2.4 - Reading From a Raw Data File

Thus far, we've only looked at examples in which we've read instream data into SAS data sets. Now, let's direct our attention to learning how to read data from a raw data file into SAS data sets.

A raw data file is an external text file whose records contain data values that are arranged in fields. Typical filename extensions of raw data files are .dat and .txt. A raw data file (also commonly called an ASCII file) is the kind of data file that you would view using your Notepad or Wordpad software. Data sets stored in spreadsheets, such as Microsoft's Excel, are binary, not raw ASCII data files.

Example 2.3 Section

The following SAS program illustrates how to create a temporary SAS data set called temp3 by using column input to read in data stored in a raw data file called temp3.dat:

The following SAS program illustrates the simplest example of column input.

DATA temp3;
  infile 'C:\stat480\data\temp3.dat';
  input subj 1-4 gender 6 height 8-9 weight 11-13;
RUN;

PROC PRINT data=temp3;
  title 'Output dataset: TEMP3';
RUN;

Notice that the INFILE statement, which must precede the INPUT statement, merely replaces the DATALINES statement and the data that appeared in the previous two examples. The INFILE statement tells SAS where the raw data file is stored on your computer. The name and location of the raw data file must appear in single quotes and immediately follow the INFILE keyword. In this case, our raw data file temp3.dat is stored in the directory "C:\stat480\data\". As you can see, the data values are the only items stored in the file.

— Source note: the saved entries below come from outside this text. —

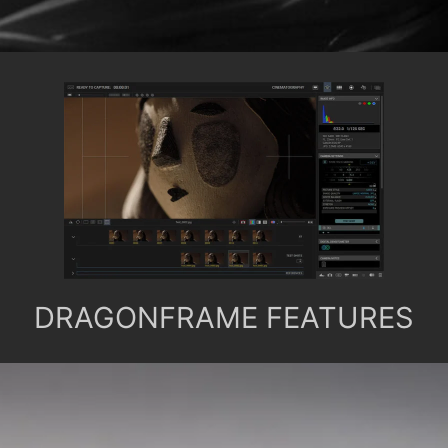
DRAGONFRAME FEATURES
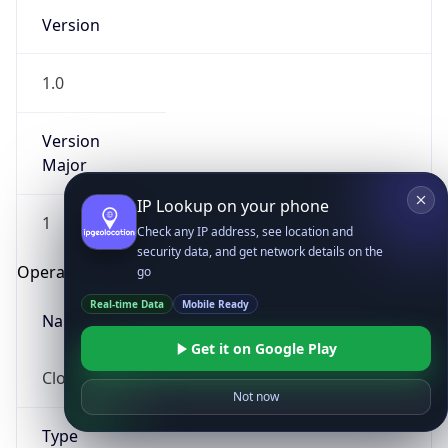
Version
1.0
Version
Major
IP Lookup on your phone
1
Check any IP address, see location and
security data, and get network details on the
Operating System
go
Real-time Data
Mobile Ready
Name
Get it on Google Play
Cloud
Not now
Type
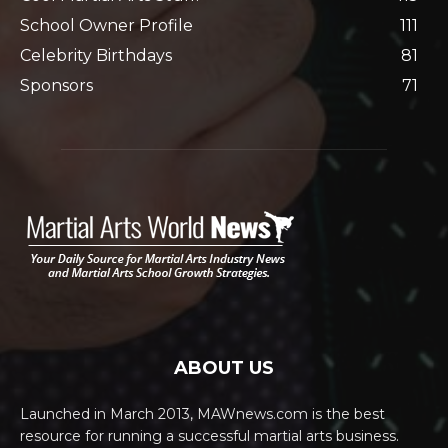
School Owner Profile
111
Celebrity Birthdays
81
Sponsors
71
ABOUT US
Launched in March 2013, MAWnews.com is the best
resource for running a successful martial arts business.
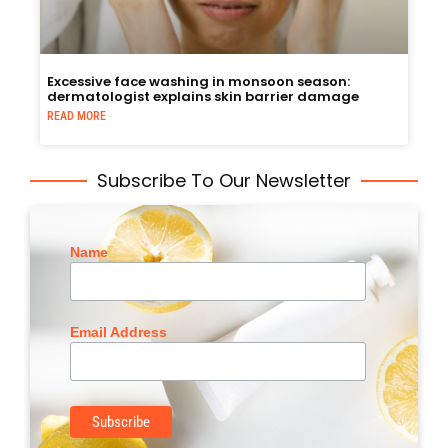
Excessive face washing in monsoon season:
dermatologist explains skin barrier damage
READ MORE
Subscribe To Our Newsletter
Name
Email Address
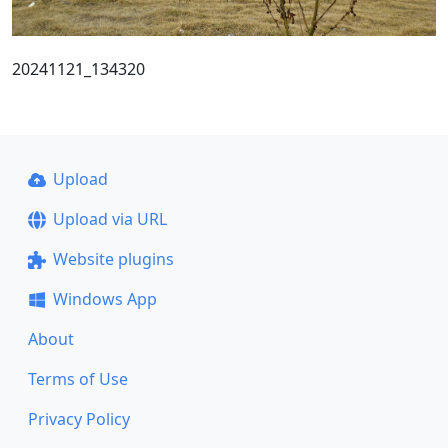
20241121_134320
Upload
Upload via URL
Website plugins
Windows App
About
Terms of Use
Privacy Policy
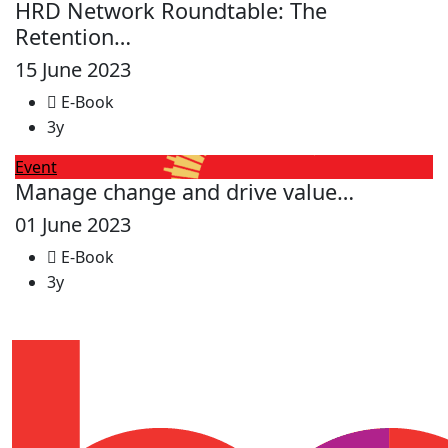
HRD Network Roundtable: The
Retention…
15 June 2023
E-Book
3y
Event
Manage change and drive value…
01 June 2023
E-Book
3y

In order to run this program, first save the temp3.dat file to a convenient location on your computer. Then, edit the INFILE statement as necessary to reflect the correct location. Finally, launch and run  the SAS program. Review the log and output windows to convince yourself that the data were properly read into the temporary data set temp3.

Instead of identifying the raw data file by specifying the entire filename and location in the INFILE statement, we can alternatively use what is called a fileref (for file reference). Just as we use a LIBNAME statement to assign a libref, we use a FILENAME statement to assign a filref. Filerefs perform the same function as librefs. That is, they temporarily point to a storage location for data. However, librefs point to SAS data libraries, whereas filerefs point to external data files.

Example 2.4 Section

The following SAS program illustrates the use of a fileref in the INFILE statement, in conjunction with a FILENAME statement, to read data stored in a raw data file called temp3.dat to create a temporary SAS data set called temp4:

The following SAS program illustrates the simplest example of column input.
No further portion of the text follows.